There are, however, a few qualitative observations that are worth noting. To start with, approaches based on large-scale standards like NTU RGB+D with 60 action classes have a radically different recognition task from the nine fine-grained domestic actions discussed in this paper, which precludes useful numeric comparison. Second, the suggested framework uses a single-modality, privacy-preserving, skeleton representation based on PoseNet, not utilizing the RGB video, depth sensors, or inertial modalities employed in various competing methods, with the benefit of reducing the complexity of deployment and still having good recognition results in our experimental environment. Third, the CNN–LSTM architecture compares favorably with other approaches tested on similar pose-estimation-based pipelines on the stricter Leave-One-Subject-Out cross-validation criterion of generalization compared to the random train/test splits used in a number of previous studies.

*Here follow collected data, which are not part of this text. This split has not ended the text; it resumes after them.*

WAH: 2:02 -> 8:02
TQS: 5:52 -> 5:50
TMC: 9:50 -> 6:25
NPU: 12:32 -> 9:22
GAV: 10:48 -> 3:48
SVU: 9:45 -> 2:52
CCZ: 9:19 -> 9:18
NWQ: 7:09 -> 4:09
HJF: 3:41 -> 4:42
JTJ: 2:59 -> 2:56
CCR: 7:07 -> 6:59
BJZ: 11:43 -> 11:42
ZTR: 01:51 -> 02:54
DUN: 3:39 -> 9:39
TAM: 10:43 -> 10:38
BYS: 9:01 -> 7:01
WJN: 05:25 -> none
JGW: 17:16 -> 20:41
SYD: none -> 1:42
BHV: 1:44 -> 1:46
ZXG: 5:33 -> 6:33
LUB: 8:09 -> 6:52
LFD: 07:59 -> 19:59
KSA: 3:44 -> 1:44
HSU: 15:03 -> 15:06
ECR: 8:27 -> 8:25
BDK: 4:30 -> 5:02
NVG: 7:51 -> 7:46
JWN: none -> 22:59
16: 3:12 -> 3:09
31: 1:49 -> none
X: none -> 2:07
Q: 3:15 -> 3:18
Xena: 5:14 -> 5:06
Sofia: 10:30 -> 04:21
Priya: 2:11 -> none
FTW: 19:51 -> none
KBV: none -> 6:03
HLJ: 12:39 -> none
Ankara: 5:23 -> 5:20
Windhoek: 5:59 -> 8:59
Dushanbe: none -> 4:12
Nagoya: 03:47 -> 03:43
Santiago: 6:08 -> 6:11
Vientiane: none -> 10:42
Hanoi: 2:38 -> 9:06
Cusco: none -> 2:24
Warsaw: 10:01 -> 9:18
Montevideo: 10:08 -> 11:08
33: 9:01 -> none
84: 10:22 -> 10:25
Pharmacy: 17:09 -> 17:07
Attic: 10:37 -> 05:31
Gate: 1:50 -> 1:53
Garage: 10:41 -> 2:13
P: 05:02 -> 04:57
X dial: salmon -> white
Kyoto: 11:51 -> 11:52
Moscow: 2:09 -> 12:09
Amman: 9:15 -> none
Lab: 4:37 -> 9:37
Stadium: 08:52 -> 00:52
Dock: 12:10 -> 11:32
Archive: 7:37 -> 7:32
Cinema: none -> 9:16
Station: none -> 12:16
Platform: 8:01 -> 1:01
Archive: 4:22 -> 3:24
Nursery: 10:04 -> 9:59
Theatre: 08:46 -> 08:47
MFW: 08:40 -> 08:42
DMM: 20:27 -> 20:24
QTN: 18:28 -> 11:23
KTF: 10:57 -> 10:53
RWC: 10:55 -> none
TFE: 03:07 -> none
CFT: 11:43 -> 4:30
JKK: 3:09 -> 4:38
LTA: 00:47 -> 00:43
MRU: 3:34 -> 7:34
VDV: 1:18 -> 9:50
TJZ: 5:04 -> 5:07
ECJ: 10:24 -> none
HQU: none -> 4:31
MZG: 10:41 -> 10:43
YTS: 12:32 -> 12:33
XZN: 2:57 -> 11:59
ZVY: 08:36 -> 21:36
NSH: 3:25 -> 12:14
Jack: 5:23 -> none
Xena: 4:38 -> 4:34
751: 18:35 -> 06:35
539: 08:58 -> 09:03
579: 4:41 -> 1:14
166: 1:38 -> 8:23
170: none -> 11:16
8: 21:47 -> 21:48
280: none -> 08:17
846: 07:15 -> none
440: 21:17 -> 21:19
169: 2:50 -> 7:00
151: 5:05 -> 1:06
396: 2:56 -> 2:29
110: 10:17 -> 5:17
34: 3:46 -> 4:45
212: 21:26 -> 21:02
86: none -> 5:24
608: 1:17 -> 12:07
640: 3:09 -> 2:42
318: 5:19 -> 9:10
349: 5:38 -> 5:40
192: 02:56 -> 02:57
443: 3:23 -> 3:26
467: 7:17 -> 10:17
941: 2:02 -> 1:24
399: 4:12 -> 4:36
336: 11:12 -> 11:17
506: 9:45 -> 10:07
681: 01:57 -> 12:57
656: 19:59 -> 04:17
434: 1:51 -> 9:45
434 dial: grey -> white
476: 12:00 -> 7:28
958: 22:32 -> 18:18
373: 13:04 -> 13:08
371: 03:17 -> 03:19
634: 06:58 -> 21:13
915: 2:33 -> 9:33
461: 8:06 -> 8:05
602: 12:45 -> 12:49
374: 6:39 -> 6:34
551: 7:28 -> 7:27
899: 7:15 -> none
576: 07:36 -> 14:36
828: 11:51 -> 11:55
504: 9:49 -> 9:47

Quantitative comparisons can only be made when it comes to the results obtained with the same preprocessing, training and evaluation protocols in our own experimental setup, which are contained in
Table 2.
4.3. Training Dynamics Analysis
Figure 8 shows the dynamics of training of all models in the 100 epochs. The subplot shows four curves, namely, training loss (red), validation loss (orange), training accuracy (blue), and validation accuracy (green). The Transformer encoder has the quickest convergence, with an almost perfect training performance of only 20 epochs. Nevertheless, the difference between the training and the validation accuracy indicates that dropout regularization might be overfitting. The CNN–LSTM model is shown to converge steadily with a small generalization gap, and the accuracy of validation is 98.18% at 100 epochs. Median validation measures are more varied in the MLP baseline, which is expected given its failure to capture time. The 1D CNN converges quickly, and the training and validation curves come close to each other, which means that it can generalize well. The learning behavior of LSTM and GRU models is similar since accuracy increases gradually and does not change after 40 epochs or more.
4.4. Per Class Performance Analysis
Table 5 presents per class performance metrics for the best-performing CNN–LSTM model. Perfect recognition (100% precision, recall, and F1) is achieved for “Putting on a Jacket” and “Walking” activities, which exhibit distinctive motion patterns. The “Drinking Tea” activity shows slightly lower recall (95.56%), indicating some samples are misclassified as other activities involving hand manipulation.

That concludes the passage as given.